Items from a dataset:
::::::::::

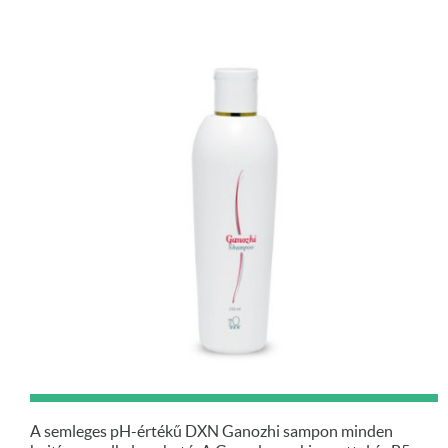
A semleges pH-értékű DXN Ganozhi sampon minden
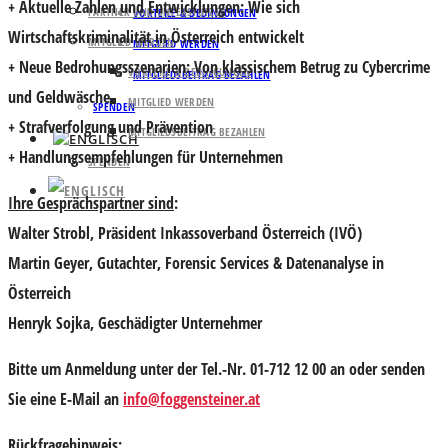
+ Aktuelle Zahlen und Entwicklungen: Wie sich
PARTNER UND UNTERSTÜTZER
VORTEILE & BEDINGUNGEN
Wirtschaftskriminalität in Österreich entwickelt
MITGLIED WERDEN
MITGLIED WERDEN
+ Neue Bedrohungsszenarien: Von klassischem Betrug zu Cybercrime
VORTEILE & BEDINGUNGEN
MITGLIEDSBEITRAG BEZAHLEN
und Geldwäsche
MITGLIED WERDEN
SPENDEN
+ Strafverfolgung und Prävention
MITGLIEDSBEITRAG BEZAHLEN
+ Handlungsempfehlungen für Unternehmen
SPENDEN
Ihre Gesprächspartner sind
:
Walter Strobl
, Präsident Inkassoverband Österreich (IVÖ)
Martin Geyer
, Gutachter, Forensic Services & Datenanalyse in
Österreich
Henryk Sojka
, Geschädigter Unternehmer
Bitte um
Anmeldung unter der Tel.-Nr. 01-712 12 00
an oder senden
Sie eine E-Mail an
info@foggensteiner.at
Rückfragehinweis:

::::::::::

> What to do:
Transcribe nothing except the lines from the one with "Services & Datenanalyse in" through the end of the data above, each exactly as it appears.

> Exercise solution:
, Gutachter, Forensic Services & Datenanalyse in
Österreich
Henryk Sojka
, Geschädigter Unternehmer
Bitte um
Anmeldung unter der Tel.-Nr. 01-712 12 00
an oder senden
Sie eine E-Mail an
info@foggensteiner.at
Rückfragehinweis:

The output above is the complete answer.